## WORK TASK
What is needed is a verbatim copy of each record below.

## EXCERPTED DATA
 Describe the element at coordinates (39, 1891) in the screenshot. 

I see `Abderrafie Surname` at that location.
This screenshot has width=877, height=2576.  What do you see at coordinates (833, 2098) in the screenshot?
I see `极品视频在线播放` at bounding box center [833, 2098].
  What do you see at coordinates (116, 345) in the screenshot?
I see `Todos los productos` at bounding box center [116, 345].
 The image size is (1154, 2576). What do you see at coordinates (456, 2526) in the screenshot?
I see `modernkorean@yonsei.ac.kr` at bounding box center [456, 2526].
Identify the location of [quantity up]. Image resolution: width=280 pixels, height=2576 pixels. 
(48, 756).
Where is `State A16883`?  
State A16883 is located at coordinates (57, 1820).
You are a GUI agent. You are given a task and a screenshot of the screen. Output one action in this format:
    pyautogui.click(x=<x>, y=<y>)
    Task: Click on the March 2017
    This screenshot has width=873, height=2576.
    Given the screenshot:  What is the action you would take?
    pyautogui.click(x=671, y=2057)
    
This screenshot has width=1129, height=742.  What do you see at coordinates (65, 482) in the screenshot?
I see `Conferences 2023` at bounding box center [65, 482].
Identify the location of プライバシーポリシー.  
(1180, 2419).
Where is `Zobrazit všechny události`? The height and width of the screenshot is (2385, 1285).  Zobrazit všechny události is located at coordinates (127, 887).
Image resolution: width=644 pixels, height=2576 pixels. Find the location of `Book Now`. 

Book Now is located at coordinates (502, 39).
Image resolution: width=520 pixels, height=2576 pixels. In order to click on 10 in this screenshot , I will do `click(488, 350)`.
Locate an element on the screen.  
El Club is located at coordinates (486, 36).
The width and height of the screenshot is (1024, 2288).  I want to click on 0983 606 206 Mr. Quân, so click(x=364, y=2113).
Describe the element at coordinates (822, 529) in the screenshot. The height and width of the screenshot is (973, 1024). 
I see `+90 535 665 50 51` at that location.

## TASK SOLUTION
 Describe the element at coordinates (39, 1891) in the screenshot. 

I see `Abderrafie Surname` at that location.
This screenshot has width=877, height=2576.  What do you see at coordinates (833, 2098) in the screenshot?
I see `极品视频在线播放` at bounding box center [833, 2098].
  What do you see at coordinates (116, 345) in the screenshot?
I see `Todos los productos` at bounding box center [116, 345].
 The image size is (1154, 2576). What do you see at coordinates (456, 2526) in the screenshot?
I see `modernkorean@yonsei.ac.kr` at bounding box center [456, 2526].
Identify the location of [quantity up]. Image resolution: width=280 pixels, height=2576 pixels. 
(48, 756).
Where is `State A16883`?  
State A16883 is located at coordinates (57, 1820).
You are a GUI agent. You are given a task and a screenshot of the screen. Output one action in this format:
    pyautogui.click(x=<x>, y=<y>)
    Task: Click on the March 2017
    This screenshot has width=873, height=2576.
    Given the screenshot:  What is the action you would take?
    pyautogui.click(x=671, y=2057)
    
This screenshot has width=1129, height=742.  What do you see at coordinates (65, 482) in the screenshot?
I see `Conferences 2023` at bounding box center [65, 482].
Identify the location of プライバシーポリシー.  
(1180, 2419).
Where is `Zobrazit všechny události`? The height and width of the screenshot is (2385, 1285).  Zobrazit všechny události is located at coordinates (127, 887).
Image resolution: width=644 pixels, height=2576 pixels. Find the location of `Book Now`. 

Book Now is located at coordinates (502, 39).
Image resolution: width=520 pixels, height=2576 pixels. In order to click on 10 in this screenshot , I will do `click(488, 350)`.
Locate an element on the screen.  
El Club is located at coordinates (486, 36).
The width and height of the screenshot is (1024, 2288).  I want to click on 0983 606 206 Mr. Quân, so click(x=364, y=2113).
Describe the element at coordinates (822, 529) in the screenshot. The height and width of the screenshot is (973, 1024). 
I see `+90 535 665 50 51` at that location.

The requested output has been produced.